### [Data]

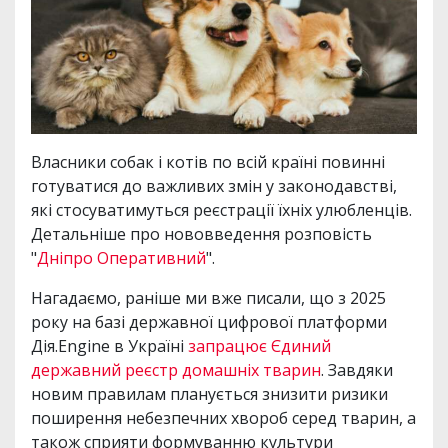
Власники собак і котів по всій країні повинні
готуватися до важливих змін у законодавстві,
які стосуватимуться реєстрації їхніх улюбленців.
Детальніше про нововведення розповість
"
Дніпро Оперативний
".
Нагадаємо, раніше ми вже писали, що з 2025
року на базі державної цифрової платформи
Дія.Engine в Україні
запрацює Єдиний
державний реєстр домашніх тварин
. Завдяки
новим правилам планується знизити ризики
поширення небезпечних хвороб серед тварин, а
також сприяти формуванню культури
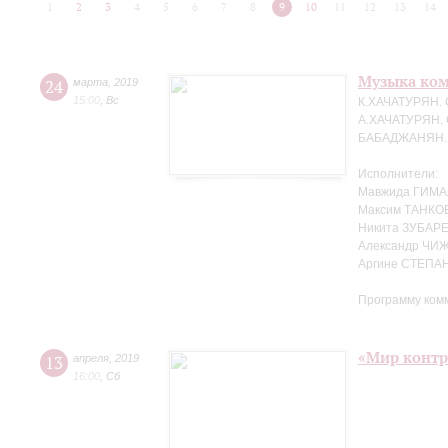
1
2
3
4
5
6
7
8
9
10
11
12
13
14
Музыка ко
24
марта
,
2019
15:00
,
Вс
К.ХАЧАТУРЯН. 
А.ХАЧАТУРЯН. 
БАБАДЖАНЯН. Т
Исполнители:
Мавжида ГИМА
Максим ТАНКО
Никита ЗУБАРЕ
Александр ЧИЖ
Аргине СТЕПАН
Программу ком
«Мир контр
13
апреля
,
2019
16:00
,
Сб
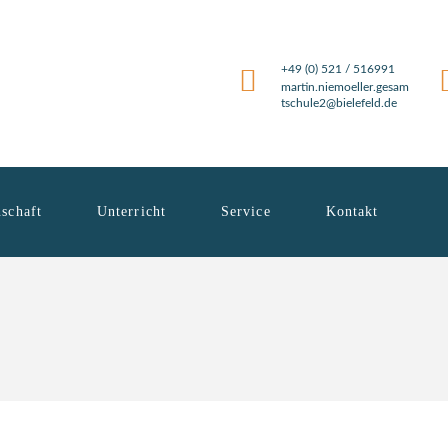
+49 (0) 521 / 516991
martin.niemoeller.gesam
tschule2@bielefeld.de
schaft
Unterricht
Service
Kontakt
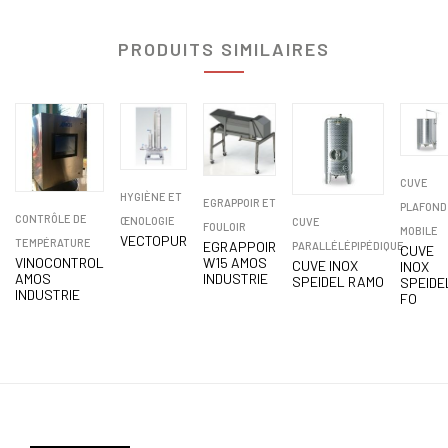
PRODUITS SIMILAIRES
CUVE
HYGIÈNE ET
EGRAPPOIR ET
PLAFOND
CONTRÔLE DE
ŒNOLOGIE
CUVE
FOULOIR
MOBILE
VECTOPUR
TEMPÉRATURE
EGRAPPOIR
PARALLÉLÉPIPÉDIQUE
CUVE
VINOCONTROL
W15 AMOS
CUVE INOX
INOX
AMOS
INDUSTRIE
SPEIDEL RAMO
SPEIDE
INDUSTRIE
FO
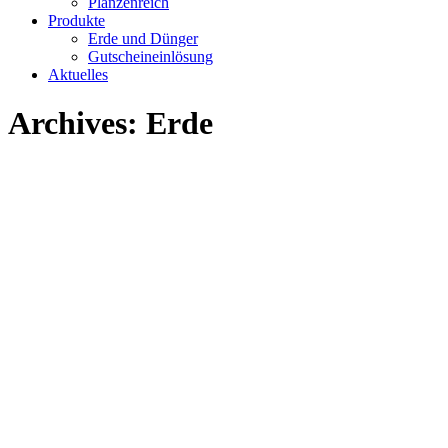
Planzenreich
Produkte
Erde und Dünger
Gutscheineinlösung
Aktuelles
Archives:
Erde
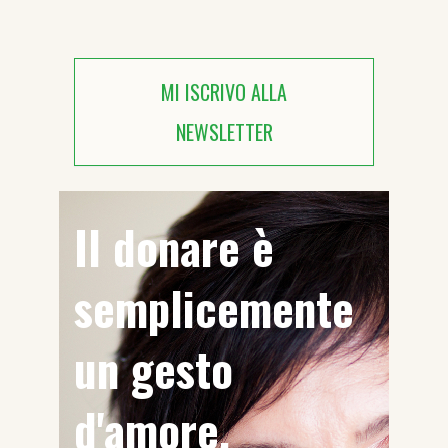
MI ISCRIVO ALLA
NEWSLETTER
Il donare è
semplicemente
un gesto
d'amore.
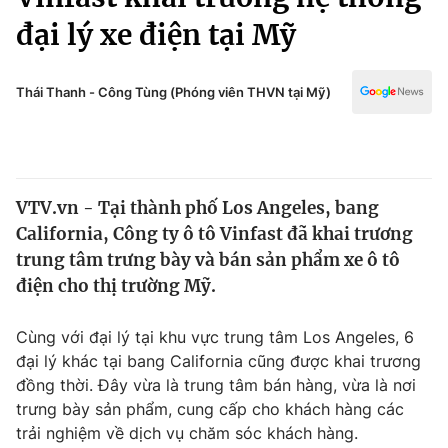
Chính trị
Truyền hình
đại lý xe điện tại Mỹ
Văn hóa - Giải trí
Xã hội
Y tế
Thái Thanh - Công Tùng (Phóng viên THVN tại Mỹ)
Đời sống
Pháp luật
Công nghệ
Giáo dục
Y tế
VTV.vn - Tại thành phố Los Angeles, bang
California, Công ty ô tô Vinfast đã khai trương
Thế giới
trung tâm trưng bày và bán sản phẩm xe ô tô
Tin tức
điện cho thị trường Mỹ.
Kinh tế
Thế giới đó đây
Cùng với đại lý tại khu vực trung tâm Los Angeles, 6
Tài chính
Dữ liệu và đời sống
Câu chuyện quốc tế
đại lý khác tại bang California cũng được khai trương
Thị trường
đồng thời. Đây vừa là trung tâm bán hàng, vừa là nơi
trưng bày sản phẩm, cung cấp cho khách hàng các
Truyền hình
Góc doanh nghiệp
trải nghiệm về dịch vụ chăm sóc khách hàng.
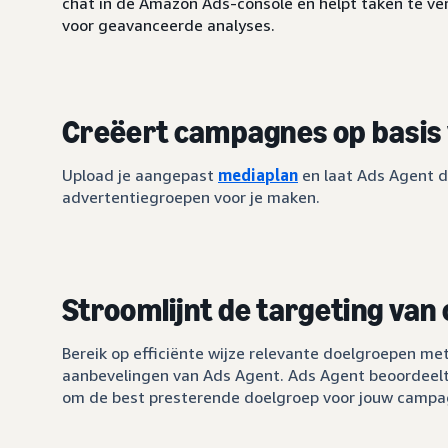
chat in de Amazon Ads-console en helpt taken te v
voor geavanceerde analyses.
Creëert campagnes op basis 
Upload je aangepast
mediaplan
en laat Ads Agent 
advertentiegroepen voor je maken.
Stroomlijnt de targeting va
Bereik op efficiënte wijze relevante doelgroepen me
aanbevelingen van Ads Agent. Ads Agent beoordeel
om de best presterende doelgroep voor jouw campa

### [What needs to be done]
Every record above, copied exactly and without a single picture, makes up the answer.

### [Response to this exercise]
Власники собак і котів по всій країні повинні
готуватися до важливих змін у законодавстві,
які стосуватимуться реєстрації їхніх улюбленців.
Детальніше про нововведення розповість
"
Дніпро Оперативний
".
Нагадаємо, раніше ми вже писали, що з 2025
року на базі державної цифрової платформи
Дія.Engine в Україні
запрацює Єдиний
державний реєстр домашніх тварин
. Завдяки
новим правилам планується знизити ризики
поширення небезпечних хвороб серед тварин, а
також сприяти формуванню культури
1
2
3
4
5
6
7
8
9
10
11
12
13
14
Музыка ко
24
марта
,
2019
15:00
,
Вс
К.ХАЧАТУРЯН. 
А.ХАЧАТУРЯН. 
БАБАДЖАНЯН. Т
Исполнители:
Мавжида ГИМА
Максим ТАНКО
Никита ЗУБАРЕ
Александр ЧИЖ
Аргине СТЕПАН
Программу ком
«Мир контр
13
апреля
,
2019
16:00
,
Сб
+49 (0) 521 / 516991
martin.niemoeller.gesam
tschule2@bielefeld.de
schaft
Unterricht
Service
Kontakt
PRODUITS SIMILAIRES
CUVE
HYGIÈNE ET
EGRAPPOIR ET
PLAFOND
CONTRÔLE DE
ŒNOLOGIE
CUVE
FOULOIR
MOBILE
VECTOPUR
TEMPÉRATURE
EGRAPPOIR
PARALLÉLÉPIPÉDIQUE
CUVE
VINOCONTROL
W15 AMOS
CUVE INOX
INOX
AMOS
INDUSTRIE
SPEIDEL RAMO
SPEIDE
INDUSTRIE
FO
Planzenreich
Produkte
Erde und Dünger
Gutscheineinlösung
Aktuelles
Archives:
Erde
MI ISCRIVO ALLA
NEWSLETTER
Il donare è
semplicemente
un gesto
d'amore.
Chính trị
Truyền hình
đại lý xe điện tại Mỹ
Văn hóa - Giải trí
Xã hội
Y tế
Thái Thanh - Công Tùng (Phóng viên THVN tại Mỹ)
Đời sống
Pháp luật
Công nghệ
Giáo dục
Y tế
VTV.vn - Tại thành phố Los Angeles, bang
California, Công ty ô tô Vinfast đã khai trương
Thế giới
trung tâm trưng bày và bán sản phẩm xe ô tô
Tin tức
điện cho thị trường Mỹ.
Kinh tế
Thế giới đó đây
Cùng với đại lý tại khu vực trung tâm Los Angeles, 6
Tài chính
Dữ liệu và đời sống
Câu chuyện quốc tế
đại lý khác tại bang California cũng được khai trương
Thị trường
đồng thời. Đây vừa là trung tâm bán hàng, vừa là nơi
trưng bày sản phẩm, cung cấp cho khách hàng các
Truyền hình
Góc doanh nghiệp
trải nghiệm về dịch vụ chăm sóc khách hàng.
chat in de Amazon Ads-console en helpt taken te v
voor geavanceerde analyses.
Creëert campagnes op basis 
Upload je aangepast
mediaplan
en laat Ads Agent 
advertentiegroepen voor je maken.
Stroomlijnt de targeting va
Bereik op efficiënte wijze relevante doelgroepen me
aanbevelingen van Ads Agent. Ads Agent beoordeel
om de best presterende doelgroep voor jouw campa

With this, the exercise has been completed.